In general, the tools found there are selected because they address the highest priorities or most common functions addressed by the crew. So, in some stations the front-mount tools change every time the crew changes, reflecting individual or group differences. One shift may reflect a group of traditionalists who prefer a few proven, multifunctional “classics.” The next crew– maybe a group of “early adopters”– might switch them out for the latest new tools on the market, and so forth.

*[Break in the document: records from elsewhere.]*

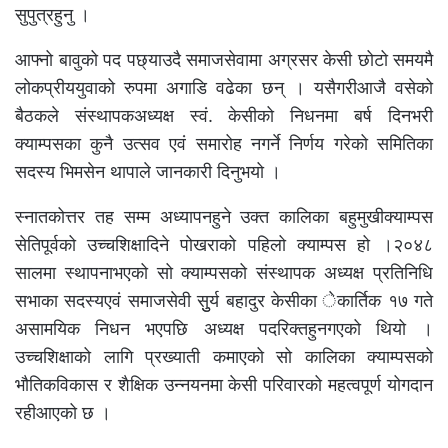
सुपुत्रहुनु ।
आफ्नो बावुको पद पछ्याउदै समाजसेवामा अग्रसर केसी छोटो समयमै
लोकप्रीययुवाको रुपमा अगाडि वढेका छन् । यसैगरीआजै वसेको
बैठकले संस्थापकअध्यक्ष स्वं. केसीको निधनमा बर्ष दिनभरी
क्याम्पसका कुनै उत्सव एवं समारोह नगर्ने निर्णय गरेको समितिका
सदस्य भिमसेन थापाले जानकारी दिनुभयो ।
स्नातकोत्तर तह सम्म अध्यापनहुने उक्त कालिका बहुमुखीक्याम्पस
सेतिपूर्वको उच्चशिक्षादिने पोखराको पहिलो क्याम्पस हो ।२०४८
सालमा स्थापनाभएको सो क्याम्पसको संस्थापक अध्यक्ष प्रतिनिधि
सभाका सदस्यएवं समाजसेवी सुुर्य बहादुर केसीका ेकार्तिक १७ गते
असामयिक निधन भएपछि अध्यक्ष पदरिक्तहुनगएको थियो ।
उच्चशिक्षाको लागि प्रख्याती कमाएको सो कालिका क्याम्पसको
भौतिकविकास र शैक्षिक उन्नयनमा केसी परिवारको महत्वपूर्ण योगदान
रहीआएको छ ।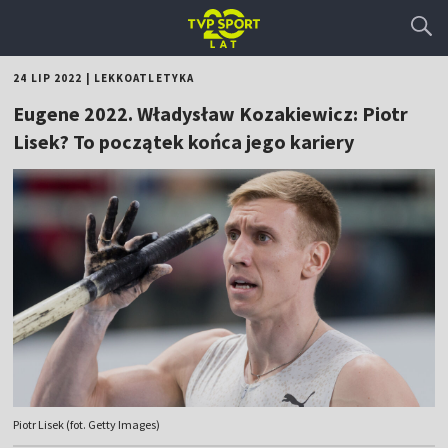
24 LIP 2022
|
LEKKOATLETYKA
Eugene 2022. Władysław Kozakiewicz: Piotr
Lisek? To początek końca jego kariery
Piotr Lisek (fot. Getty Images)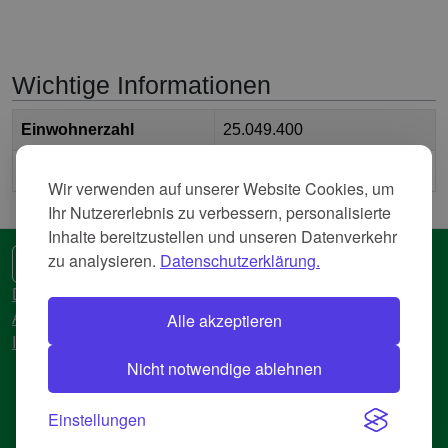
Wichtige Informationen
Einwohnerzahl
25.049.400
2
Fläche
7.669.726,41 km
Wir verwenden auf unserer Website Cookies, um
Ihr Nutzererlebnis zu verbessern, personalisierte
Inhalte bereitzustellen und unseren Datenverkehr
zu analysieren.
Datenschutzerklärung.
🌍 Eine andere Sprache
Datenschutzerkläreung
Alle akzeptieren
AGB
Impressum
Nicht notwendige ablehnen
© 2018-2026 AtlasBig.com
Einstellungen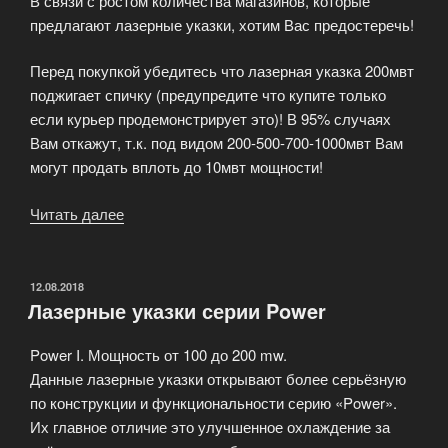
В связи с ростом количества магазинов, которые
предлагают лазерные указки, хотим Вас предостеречь!
Перед покупкой убедитесь что лазерная указка 200мвт
поджигает спичку (предупредите что купите только
если курьер продемонстрирует это)! В 95% случаях
Вам откажут, т.к. под видом 200-500-700-1000мвт Вам
могут продать вплоть до 10мвт мощности!
Читать далее
«Настоящие
лазерные
указки»
ОПУБЛИКОВАНО
12.08.2018
Лазерные указки серии Power
Power I. Мощность от 100 до 200 mw.
Данные лазерные указки открывают более серьёзную
по конструкции и функциональности серию «Power».
Их главное отличие это улучшенное охлаждение за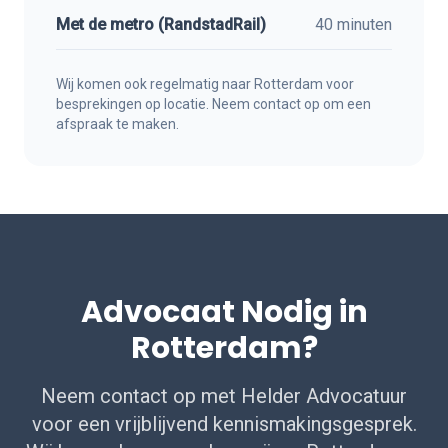
Met de metro (RandstadRail)
40 minuten
Wij komen ook regelmatig naar Rotterdam voor
besprekingen op locatie. Neem contact op om een
afspraak te maken.
Advocaat Nodig in
Rotterdam?
Neem contact op met Helder Advocatuur
voor een vrijblijvend kennismakingsgesprek.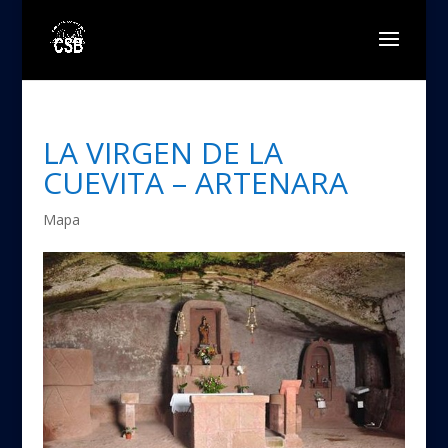
LA VIRGEN DE LA
CUEVITA – ARTENARA
Mapa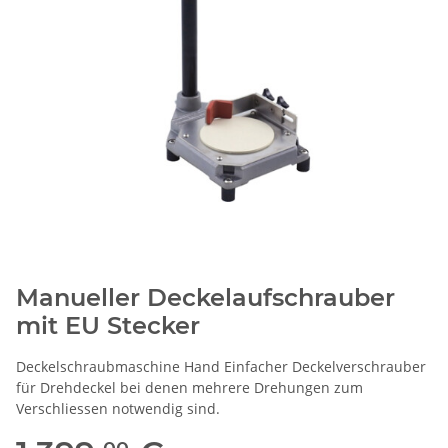
Manueller Deckelaufschrauber
mit EU Stecker
Deckelschraubmaschine Hand Einfacher Deckelverschrauber
für Drehdeckel bei denen mehrere Drehungen zum
Verschliessen notwendig sind.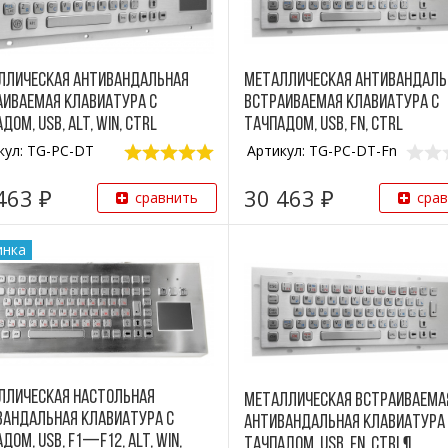
ллическая антивандальная
Металлическая антивандаль
аиваемая клавиатура с
встраиваемая клавиатура с
дом, USB, Alt, Win, Ctrl
тачпадом, USB, Fn, Ctrl
кул: TG-PC-DT
Артикул: TG-PC-DT-Fn
463 ₽
30 463 ₽
сравнить
сра
инка
ллическая настольная
Металлическая встраиваема
вандальная клавиатура с
антивандальная клавиатура
дом, USB, F1—F12, Alt, Win,
тачпадом, USB, Fn, Ctrl¶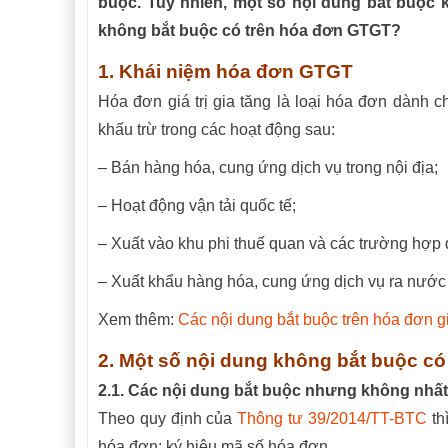
buộc. Tuy nhiên, một số nội dung bắt buộc 
không bắt buộc có trên hóa đơn GTGT?
1. Khái niệm hóa đơn GTGT
Hóa đơn giá trị gia tăng là loại hóa đơn dành ch
khấu trừ trong các hoạt động sau:
– Bán hàng hóa, cung ứng dịch vụ trong nội địa;
– Hoạt động vận tải quốc tế;
– Xuất vào khu phi thuế quan và các trường hợp 
– Xuất khẩu hàng hóa, cung ứng dịch vụ ra nước
Xem thêm:
Các nội dung bắt buộc trên hóa đơn giá
2. Một số nội dung không bắt buộc c
2.1. Các nội dung bắt buộc nhưng không nhất 
Theo quy định của
Thông tư 39/2014/TT-BTC
th
hóa đơn; ký hiệu mã số hóa đơn…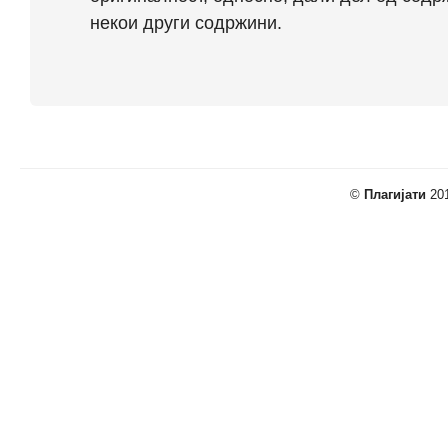
некои други содржини.
©
Плагијати
201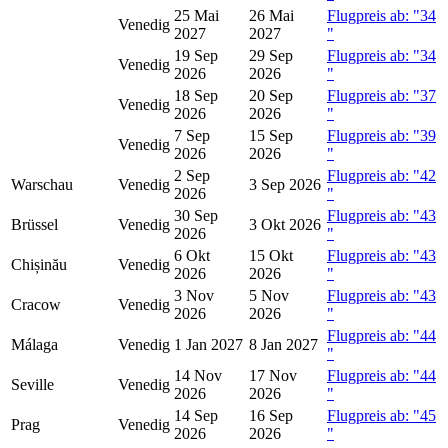
25 Mai
26 Mai
Flugpreis ab: "34
Venedig
2027
2027
"
19 Sep
29 Sep
Flugpreis ab: "34
Venedig
2026
2026
"
18 Sep
20 Sep
Flugpreis ab: "37
Venedig
2026
2026
"
7 Sep
15 Sep
Flugpreis ab: "39
Venedig
2026
2026
"
2 Sep
Flugpreis ab: "42
Warschau
Venedig
3 Sep 2026
2026
"
30 Sep
Flugpreis ab: "43
Brüssel
Venedig
3 Okt 2026
2026
"
6 Okt
15 Okt
Flugpreis ab: "43
Chișinău
Venedig
2026
2026
"
3 Nov
5 Nov
Flugpreis ab: "43
Cracow
Venedig
2026
2026
"
Flugpreis ab: "44
Málaga
Venedig
1 Jan 2027
8 Jan 2027
"
14 Nov
17 Nov
Flugpreis ab: "44
Seville
Venedig
2026
2026
"
14 Sep
16 Sep
Flugpreis ab: "45
Prag
Venedig
2026
2026
"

But, policies concerning equipping can vary considerably from station-to-station and department-to-department. So, if a rig’s front bumper arsenal stays the same day-after-day that may indicate that it’s prescribed and regulated by the department. It might indicate that a crew/department has, over time, refined, standardized and policed its equipping. At the other extreme, be a sign of ambivalence. Who knows? But, it can be a source of interesting speculation.
PHASE II HAWK ON CHARLOTTE’S TRUCK 13. An excellent first example of both front bumper tool loads and vintage Hawk prototypes in the field was found in a photo of Charlotte, North Carolina’s rearmount aerial, Truck 13 (Photos are from Charlotte Fire Department & Station 13 web sites).
Station 13’s apparatus stable in the early 2000’s when the photo of Truck 13’s front bumper was taken: an engine, a truck, and a 2-piece haz-mat unit.
Truck 13’s 2004 Spartan/Smeal quint; they now operate a close-to-identical 2015 model.
Station 13’s crew fabricating a bench for their local bus stop.
One example of Truck 13’s front bumper “hood ornament,” a 6′ NY Roofman’s Hook and a 4′ D-handled Hawk Phase II prototype.
As pictured at the time, on their 2004 Spartan/Smeal (in the bottom photo above), Truck Company 13 mounted a six-foot NY Roof Hook and a four-foot Hawk Phase II prototype with a large aluminum D-handle. In comparison to a Halligan/NY Roof Hook’s narrow profile and blunt point, the photo above shows the Phase II Hawk prototype’s sharper, more focused penetrating tip and wider lower “chopping” blade to good advantage. What is particularly eye-catching are the wide, bold color identification markings on the tools and their apparent high maintenance level.
It certainly isn’t clear (or expected) that the Hawk prototype was a standard fixture on Truck 13’s bumper set. On a busy rig, a tool is lucky to get a ride on the front, at all– never mind finding a spot as a regular. In fact, one gets the impression from photos of Truck 13’s 2015 Spartan/Smeal replacement, that tools may no longer be carried on the front bumper. Nevertheless, its a good day for us every time we receive a photo of one of our tools earning a front-row seat. Greetings and thanks to Charlotte’s Truck 13!